Candles lighting the dark church

Thoughts and prayer have been getting a bad rap recently.  Have you noticed? 

 

No?  Go ahead and do a google image search. I’ll wait.

 

See what I mean? 

 

It seems like “You are in my thoughts and prayers” has become synonymous with “I will do nothing in the face of suffering and injustice” for many.  Especially in the wake of a major disaster or violence, what used to be an expression of solidarity has become incredibly politically charged. 

 

For Christians and other people of faith, to think and to pray is our natural first response to evil and suffering.  It’s how we process and make sense of the senseless.  It’s also a way we believe that we really can help the people involved in some strange mysterious way.  We don’t get to see the effects of those prayers (nor would we recognize them as the result of our prayers even if we did see them), but we believe in faith that prayer works, even if we aren’t exactly sure how or to what effect. But for others, thoughts and prayers is seen as a cop out: little more than a convenient way to assuage one’s guilt and sadness while engendering one’s own apathy. It seems like according to many in modern day America, there’s a battle going on and it’s “Thoughts & Prayers” in one corner and “Action” in the opposite end of the ring.

 

But what’s a Catholic to think of all this?

 

The Tripod

When I was 22, I spent a year as a CapCorp Volunteer in Garrison, New York at Catholic youth ministry center called Capuchin Youth & Family Ministries.  The Capuchin Franciscan Friars who ran the center often taught the youth at our center that a solid Christian faith is built on a tripod of study, prayer, and action. We study God to know the truth and form a strong rational, thinking mind. We pray to encounter God as a person, not just an object, and to mold our non-rational hearts to love what God loves. Study helps us to know how and when to act, and prayer gives us the courage and compassion to do so.  But all three are necessary. Without 3 legs, a tripod cannot stand.  If one leg is shorter or weaker than the other, it throws off the whole.  I remember vividly as one of the friars stood in front a room of teens with a camera tripod.  As he made this point about the absolute necessity of all 3 legs, he clicked open the lock on one of them, and the tripod crashed, dramatically to the floor. 

 

I loved that articulation of what the Christian life should be. It encapsulated in a powerful symbol something I had known instinctually but had never put into words. I began to incorporate this understanding into my own faith journey and shared it with the teens in the youth group I ran each week. A year later I began studying theology formally and learned that this was a version of what many baby boomers learned through grade school nuns drilling them on question #3 in the Baltimore Catechism:

            Sr. Mary Yard Stick: “Why did God make you?”
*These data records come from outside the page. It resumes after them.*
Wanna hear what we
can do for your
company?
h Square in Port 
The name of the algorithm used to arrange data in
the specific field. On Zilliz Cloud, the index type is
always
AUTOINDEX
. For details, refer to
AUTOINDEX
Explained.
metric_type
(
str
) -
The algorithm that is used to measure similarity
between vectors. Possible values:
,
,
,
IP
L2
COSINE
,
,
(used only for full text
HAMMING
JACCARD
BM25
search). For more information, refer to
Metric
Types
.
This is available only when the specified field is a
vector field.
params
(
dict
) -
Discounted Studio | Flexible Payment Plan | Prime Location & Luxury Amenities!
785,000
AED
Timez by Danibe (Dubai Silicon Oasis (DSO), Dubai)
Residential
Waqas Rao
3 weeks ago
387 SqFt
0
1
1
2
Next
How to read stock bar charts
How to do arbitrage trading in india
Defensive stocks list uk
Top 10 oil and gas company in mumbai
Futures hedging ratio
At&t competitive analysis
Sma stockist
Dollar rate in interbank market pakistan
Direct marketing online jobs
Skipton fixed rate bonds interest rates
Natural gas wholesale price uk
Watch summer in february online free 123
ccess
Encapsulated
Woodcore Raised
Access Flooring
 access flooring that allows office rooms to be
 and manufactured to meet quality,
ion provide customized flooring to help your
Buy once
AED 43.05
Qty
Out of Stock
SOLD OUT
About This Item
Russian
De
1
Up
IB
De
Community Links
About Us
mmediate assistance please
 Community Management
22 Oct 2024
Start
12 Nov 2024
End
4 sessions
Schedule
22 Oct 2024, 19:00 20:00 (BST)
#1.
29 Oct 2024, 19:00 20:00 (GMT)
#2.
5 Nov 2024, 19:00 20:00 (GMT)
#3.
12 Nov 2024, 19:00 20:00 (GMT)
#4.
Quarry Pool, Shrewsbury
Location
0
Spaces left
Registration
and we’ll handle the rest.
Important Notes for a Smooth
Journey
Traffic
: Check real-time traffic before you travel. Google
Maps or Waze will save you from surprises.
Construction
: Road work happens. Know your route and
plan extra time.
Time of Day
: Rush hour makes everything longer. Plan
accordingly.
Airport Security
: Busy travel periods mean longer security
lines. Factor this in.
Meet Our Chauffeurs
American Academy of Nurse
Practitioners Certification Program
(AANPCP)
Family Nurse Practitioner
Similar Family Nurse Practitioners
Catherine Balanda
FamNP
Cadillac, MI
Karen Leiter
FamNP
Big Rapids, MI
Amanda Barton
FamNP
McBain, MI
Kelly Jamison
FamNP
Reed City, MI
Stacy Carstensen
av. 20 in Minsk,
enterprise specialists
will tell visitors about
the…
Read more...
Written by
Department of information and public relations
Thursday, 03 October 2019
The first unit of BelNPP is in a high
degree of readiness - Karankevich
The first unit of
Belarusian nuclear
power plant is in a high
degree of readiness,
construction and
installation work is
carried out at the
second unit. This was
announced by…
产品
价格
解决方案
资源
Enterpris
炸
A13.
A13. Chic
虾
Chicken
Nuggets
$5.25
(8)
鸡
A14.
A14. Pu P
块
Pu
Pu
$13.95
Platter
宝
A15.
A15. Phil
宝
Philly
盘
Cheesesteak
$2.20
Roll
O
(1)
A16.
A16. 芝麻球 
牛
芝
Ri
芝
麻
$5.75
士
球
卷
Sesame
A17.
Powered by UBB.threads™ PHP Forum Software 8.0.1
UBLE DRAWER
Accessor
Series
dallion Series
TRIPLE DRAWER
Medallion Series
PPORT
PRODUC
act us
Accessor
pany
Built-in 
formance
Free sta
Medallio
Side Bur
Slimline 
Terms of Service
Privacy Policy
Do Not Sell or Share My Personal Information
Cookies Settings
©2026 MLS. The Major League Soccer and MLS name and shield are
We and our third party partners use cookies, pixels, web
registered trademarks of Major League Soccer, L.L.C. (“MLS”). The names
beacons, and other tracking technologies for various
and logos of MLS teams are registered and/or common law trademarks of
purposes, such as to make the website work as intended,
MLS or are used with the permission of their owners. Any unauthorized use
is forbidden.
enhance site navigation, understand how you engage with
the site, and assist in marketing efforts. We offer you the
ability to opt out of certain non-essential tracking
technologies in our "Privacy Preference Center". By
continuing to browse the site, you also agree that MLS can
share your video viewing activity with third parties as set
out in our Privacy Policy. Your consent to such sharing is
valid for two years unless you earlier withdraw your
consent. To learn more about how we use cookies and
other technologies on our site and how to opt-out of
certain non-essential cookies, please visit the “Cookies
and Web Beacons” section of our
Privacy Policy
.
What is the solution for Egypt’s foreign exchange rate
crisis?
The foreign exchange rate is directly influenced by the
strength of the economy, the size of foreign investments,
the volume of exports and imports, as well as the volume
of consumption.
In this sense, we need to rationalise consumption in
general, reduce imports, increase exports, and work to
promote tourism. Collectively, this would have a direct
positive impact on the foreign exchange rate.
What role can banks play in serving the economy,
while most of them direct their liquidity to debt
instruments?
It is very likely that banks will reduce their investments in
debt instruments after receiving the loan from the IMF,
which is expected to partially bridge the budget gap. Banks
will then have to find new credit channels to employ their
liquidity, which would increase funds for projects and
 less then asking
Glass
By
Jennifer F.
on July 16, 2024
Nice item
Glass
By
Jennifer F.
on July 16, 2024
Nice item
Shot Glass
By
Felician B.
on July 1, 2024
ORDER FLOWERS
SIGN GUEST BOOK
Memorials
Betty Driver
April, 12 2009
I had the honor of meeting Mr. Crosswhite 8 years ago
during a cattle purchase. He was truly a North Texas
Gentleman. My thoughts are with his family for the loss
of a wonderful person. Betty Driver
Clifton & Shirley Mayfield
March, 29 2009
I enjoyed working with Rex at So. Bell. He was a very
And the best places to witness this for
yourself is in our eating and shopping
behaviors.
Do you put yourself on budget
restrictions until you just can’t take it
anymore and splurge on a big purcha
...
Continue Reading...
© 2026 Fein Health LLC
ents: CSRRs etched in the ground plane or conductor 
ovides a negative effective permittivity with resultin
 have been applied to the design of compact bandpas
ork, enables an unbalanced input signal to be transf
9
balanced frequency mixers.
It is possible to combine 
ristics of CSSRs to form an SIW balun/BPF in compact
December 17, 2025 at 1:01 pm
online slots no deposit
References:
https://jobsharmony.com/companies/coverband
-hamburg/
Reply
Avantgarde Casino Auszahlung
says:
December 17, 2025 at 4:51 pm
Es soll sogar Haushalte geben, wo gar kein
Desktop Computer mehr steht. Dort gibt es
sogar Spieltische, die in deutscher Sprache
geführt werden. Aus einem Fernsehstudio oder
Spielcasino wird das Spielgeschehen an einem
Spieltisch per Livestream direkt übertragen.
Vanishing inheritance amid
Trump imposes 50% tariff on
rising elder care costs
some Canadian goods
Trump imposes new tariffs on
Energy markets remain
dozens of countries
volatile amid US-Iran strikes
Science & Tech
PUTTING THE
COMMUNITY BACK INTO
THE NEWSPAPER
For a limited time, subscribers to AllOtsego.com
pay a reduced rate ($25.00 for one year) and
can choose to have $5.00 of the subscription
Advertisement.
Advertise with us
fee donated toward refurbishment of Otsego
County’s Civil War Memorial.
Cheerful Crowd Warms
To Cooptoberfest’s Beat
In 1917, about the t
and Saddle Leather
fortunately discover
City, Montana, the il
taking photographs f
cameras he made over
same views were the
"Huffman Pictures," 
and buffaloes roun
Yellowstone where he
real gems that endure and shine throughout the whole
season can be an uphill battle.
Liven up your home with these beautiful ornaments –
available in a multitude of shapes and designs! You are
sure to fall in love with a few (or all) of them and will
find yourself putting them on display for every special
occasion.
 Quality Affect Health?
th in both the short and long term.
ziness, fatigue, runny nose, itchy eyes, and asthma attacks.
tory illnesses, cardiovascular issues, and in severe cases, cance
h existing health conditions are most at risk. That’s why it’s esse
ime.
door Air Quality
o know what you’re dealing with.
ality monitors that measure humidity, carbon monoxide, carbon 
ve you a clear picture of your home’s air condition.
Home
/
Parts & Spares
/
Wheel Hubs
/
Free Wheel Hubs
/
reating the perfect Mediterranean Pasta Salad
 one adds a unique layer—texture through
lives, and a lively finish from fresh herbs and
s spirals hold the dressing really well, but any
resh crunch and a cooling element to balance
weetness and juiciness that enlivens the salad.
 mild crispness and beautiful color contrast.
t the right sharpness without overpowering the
            Terrified children: “To know, love, and serve God in this life and to be happy with Him in the next.”

 

Know, Love, and Serve

            Know God, Love God, Serve God.  This is the purpose of human existence according to the Catholic Church and I don’t know about you, but to me, it sounds a lot like Thoughts & Prayers & Action.  If we can get our mind and our hearts right, then we can get our actions right. Put another way, there is a famous quote variously attributed to St. Ignatius Loyola and St. Augustine among others that hits on a similar idea:   “Pray like it all depends on God, work like it all depends on you.” If we lose any part of that equation, we miss what God created us for.  If we do not think and pray, we will not know how to act. Moreover, God did not make us to be the savior but to be workers in his vineyard.  If we are not connected to him through prayer, what hope do we have that our actions will not be misguided or in vain. On the other hand, if we do not act, our thoughts and prayers merit little.  God did not create us like the non-rational animals of the world who go about their business without concern for the justice or injustice of the world.  He made us to be his missionaries and made it very clear that it wasn’t optional.  When Jesus speaks of those at risk of hell, it is of those who do nothing when action is required (see Matthew 25).

 

No, we were made to be stewards of God’s world, made in his image and likeness, “a little less than a god” according to the psalms, apostles that he sends out on his mission, fueled by his Holy Spirit. 

 

 

We were made to know, and to love, and to serve God.

We were made to think, and to pray, and to act.